= 132nd IOC Session =

IOC Session in Pyeongchang, South Korea

The 132nd IOC Session is an IOC Session that was held at the Kensington Flora Hotel in Pyeongchang, South Korea, in February 2018.

==Opening ceremony==
The opening ceremony of the IOC Session was held at the Gangneung Cultural Centre. The opening ceremony began with multicultural children’s choir Areumdeuri singing the Olympic Hymn and EXO’s Baekhyun singing the national anthem. Following the national anthem, opening speeches and congratulatory messages was given by figures including Lee Hee Beom, the president of the Olympic Organizing Committee, and Moon Jae In, the president of South Korea. The celebratory cultural performance also included VIXX’s stage of “Shangri-La,” taekwondo team K-Tigers, and various traditional musicians and dancers.

==Russian doping situation==
One of the principal concerns was the situation with regard to the ban on Russian athletes, the results of the Court of Arbitration for Sport decision shortly before the Session, and the uncertainty as to which athletes would be allowed to compete as "Olympic Athletes from Russia" at the 2018 Winter Olympic Games which were due to start a few days after the start of the Session.

==Olympic host city selections==
===2022 Youth Olympic Games===

The IOC Executive Board presented to the IOC session a proposal that the African continent will be a strong priority to host the 2022 Summer Youth Olympics.
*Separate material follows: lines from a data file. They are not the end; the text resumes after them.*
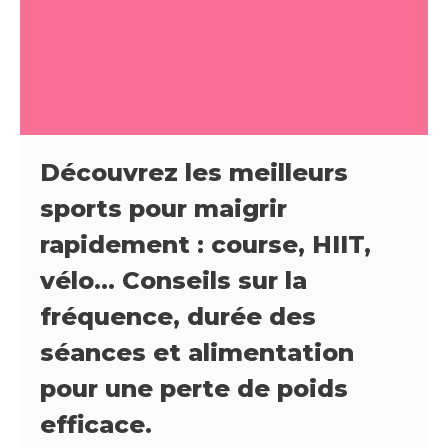
Découvrez les meilleurs
sports pour maigrir
rapidement : course, HIIT,
vélo… Conseils sur la
fréquence, durée des
séances et alimentation
pour une perte de poids
efficace.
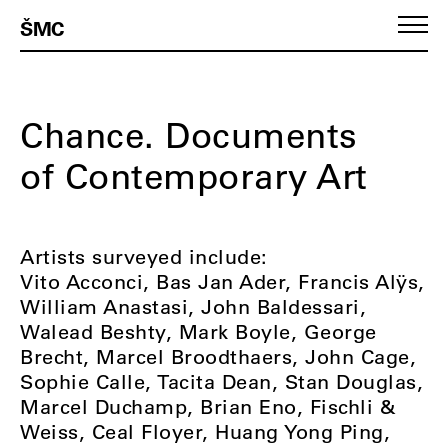
ŠMC
Chance. Documents
of Contemporary Art
Artists surveyed include:
Vito Acconci, Bas Jan Ader, Francis Alÿs,
William Anastasi, John Baldessari,
Walead Beshty, Mark Boyle, George
Brecht, Marcel Broodthaers, John Cage,
Sophie Calle, Tacita Dean, Stan Douglas,
Marcel Duchamp, Brian Eno, Fischli &
Weiss, Ceal Floyer, Huang Yong Ping,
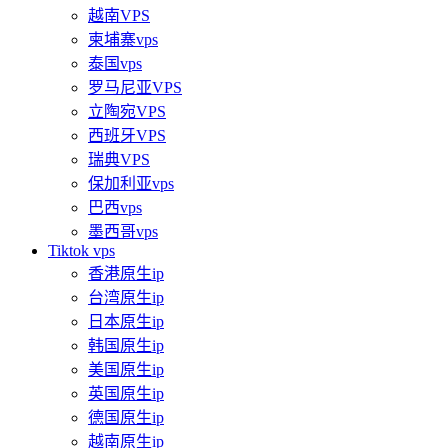
越南VPS
柬埔寨vps
泰国vps
罗马尼亚VPS
立陶宛VPS
西班牙VPS
瑞典VPS
保加利亚vps
巴西vps
墨西哥vps
Tiktok vps
香港原生ip
台湾原生ip
日本原生ip
韩国原生ip
美国原生ip
英国原生ip
德国原生ip
越南原生ip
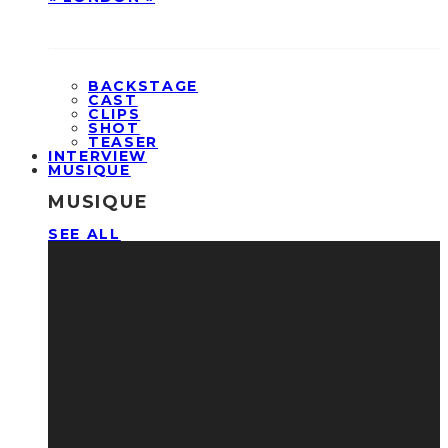
BACKSTAGE
CAST
CLIPS
SHOT
TEASER
INTERVIEW
MUSIQUE
MUSIQUE
SEE ALL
The session confirmed the change of date back to 2022, after Agenda 2020 had previously suggested changing it to 2023. Awarded to Dakar, Senegal, the games were initially held in 2022, but because of COVID-19 pandemic, lead to Tokyo Olympics' postponement to 2021, it was rescheduled to 2026, which also held the 2026 Winter Olympics in Italy.

==Election of new IOC Ethics Committee members==

Three new members of the IOC Ethics Committee were elected during the session: Danka Bartekova of Slovakia, Pierre Olivier Beckers of Belgium, and Auvita Rapilla of Papua New Guinea.